Mémoires andines du « Sentier lumineux » : produire l’histoire locale de la violence politique au Pérou. Valérie ROBIN AZEVEDO
Titre: Mémoires andines du « Sentier lumineux » : produire l’histoire locale de la violence politique au Pérou
Sous-titre: Les grands traumatismes : Partition, Apartheid, Génocides, Guerres
Auteur(s): Valérie ROBIN AZEVEDO
Durée: 00:20:36
Date de réalisation: 30/11/2007
Lieu de réalisation: Musée du quai Branly 37 Quai Branly 75007 Paris
Genre: Colloque filmé
Langue(s): Français
Dans la reconstruction de la mémoire locale du conflit des années ’80 contre le Sentier lumineux, une version manichéenne de l’histoire émerge, entre « bonnes et mauvaises » victimes. Ici la construction de la « bonne victime », celle du « Sentier lumineux » (les villageois qui sont les perdants de cette guerre) occulte, et donc disculpe, l’armée dite « régulière » et les villageois miliciens qui ont, eux aussi, commis des exactions très graves pendant cette période.

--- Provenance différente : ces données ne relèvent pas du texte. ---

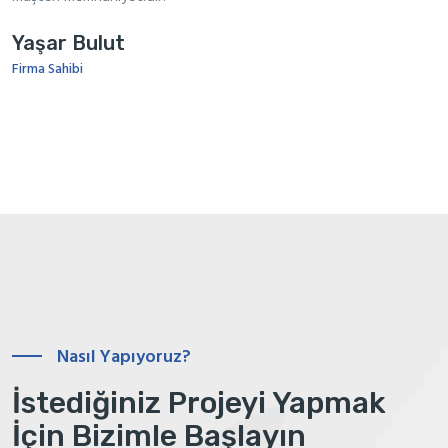
Yaşar Bulut
Firma Sahibi
Nasıl Yapıyoruz?
İstediğiniz Projeyi Yapmak
İçin Bizimle Başlayın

2001 : création de la Commission « vérité/réconciliation » au moment de la transition qui suit la fuite de Fujimori. Objectif : poursuites judiciaires et réparations aux victimes. 20 000 témoignages. On organise même des « concours mémoriel s » pour susciter un travail de mémoire : des mises en scène de l’historiographie des évènements à l’échelle locale. En 2004, dans ce cadre, est organisé un concours de danse qui va représenter le massacre du « sentier lumineux » perpétré 20 ans auparavant. Les paysans pacifiques y sont assassinés en plein carnaval. Une chanson accompagne cette mise en scène du massacre et la complète : face à cette menace su Sentier ont été crées les milices villageoises qui ont permis d’éliminer les membres du Sentier. Ici, les victimes, grâce à la reconstruction de la mémoire, deviennent des « héros ». La mémoire est constitutive d’une vérité fragmentée et exclusive. Car il existe aussi des « mémoires interdites » au sujet des militaires qui ont également commis des exactions sur les populations autochtones, les miliciens, ou avec leur complicité. La mise en scène villageoise permet aux miliciens de se « couler » dans la « bonne mémoire » et d’éviter ainsi des poursuites judiciaires lourdes pour les attaques au droits de l’homme dont ils sont accusées. Des enjeux économiques sont aussi à l’œuvre puisque des réparations substantielles seront versées à ceux qui sont reconnus comme les « bonnes victimes ».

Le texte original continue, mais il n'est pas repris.